There is a lot to cover on Wednesdays. We should know, as collectively, we read an insane amount of comics. Even with a large review staff, it’s hard to get to everything. With that in mind, we’re back with Wrapping Wednesday, where we look at some of the books we missed in what was another great week of comics.
Let’s get this party started.
Written by Dan Abnett
Illustrated by Brad Walker
Reviewed by Robbie Pleasant
While Aquaman has been out fighting and dealing with the daily struggles of being a king, Mera’s been off on her own sub-plot about undergoing some trials to prove she’s worthy to be the queen. This issue turns the focus to Mera, and her trial going about as badly as one would expect.
Fortunately, Mera is a great character; she’s strong, determined, and typically has more to her character than just her relationship with Aquaman. (Admittedly, a portion of the issue does involve her worrying about the future of her relationship with him, but all things considered, it’s a natural moment for it to occur. And even with that scene, the issue still passes the Bechdel Test several times over.) So putting some focus on her while building the suspense about Aquaman’s fate works very well, and sets the scene for a number of possible events, any of which would make for a good story.
Of course, Brad Walker’s artwork helps as well. The characters are very expressive, adding a proper level of emotion to each line and moment. Drawing underwater scenes can often be hit-or-miss, but he hits them each time, with just the right amount of bubbles accompanying action, and characters posed in natural floating positions.
The most interesting part, though, is the fun with prophecies. It’s set up nicely, both in dialogue and art. The prophecy is displayed through floating bubbles, before they turn red and burst over a scene of crimson, with shadowed figures and a twisted landscape. But Dan Abnett has planned out exactly what each line of the prophecy means, and seeing each part make sense after it’s come to pass carries the story quite well.

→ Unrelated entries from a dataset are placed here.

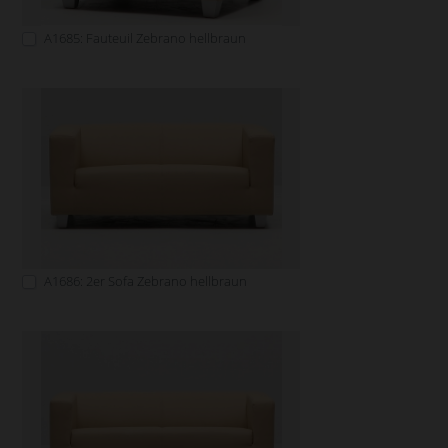
A1685: Fauteuil Zebrano hellbraun
A1686: 2er Sofa Zebrano hellbraun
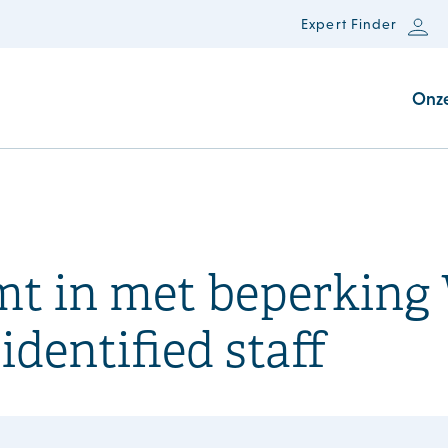
Expert Finder
Onz
mt in met beperking 
dentified staff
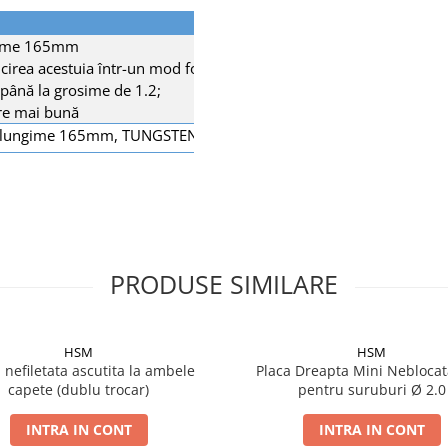
ungime 165mm
ucirea acestuia într-un mod foarte simplu;
 până la grosime de 1.2;
ere mai bună
ge, lungime 165mm, TUNGSTEN
PRODUSE SIMILARE
HSM
HSM
 nefiletata ascutita la ambele
Placa Dreapta Mini Neblocat
capete (dublu trocar)
pentru suruburi Ø 2.0
INTRA IN CONT
INTRA IN CONT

Final Verdict: 7.8 – A strong Mera-centric issue, giving her a chance to shine and struggles to overcome, accompanied with solid artwork and good pacing.
Written by Jody Houser, Louise Simonson & Rafer Roberts
Illustrated by Meghan Hetrick, Marguerite Sauvage, Pere Perez & Colleen Doran
Review by Ken Godberson III
Right. Three stories in this oversized issue, so let’s just break ‘em down.

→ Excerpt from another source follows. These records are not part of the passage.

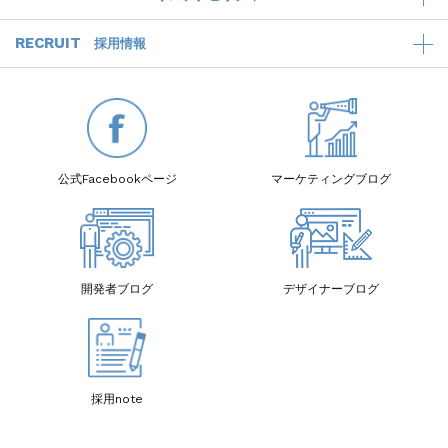
RECRUIT
採用情報
公式Facebook
ページ
マーケティング
ブログ
開発者
ブログ
デザイナー
ブログ
採用note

Dark Star: Part One by Houser, Hetrick & Sauvage
Start of a new story that sees the return of Project Rising Spirit, but is more about societal pressures on celebrities, in particular female celebrities. It does this through celebrity and latent psiot, Zoe. It is an interesting look at this pressure and you really do feel for this kid. There was one small I winced at though. This story has the same theme as “The Wicked + The Divine #13”, the “Fucking Tara” issue. And I know this because Faith even says “If WicDiv #13 was required reading before posting on the internet, I bet the world would be a better place.” While true, and that I guess is something Faith would say, it’s kind of in that “Please don’t remind me of other books I could be reading” area. Meghan Hetrick takes on art duties with this issue and she has a much more flowing art style than previous artist Pere Perez. That flow helps a great deal when displaying Zoe’s abilities, making for some creepy effects.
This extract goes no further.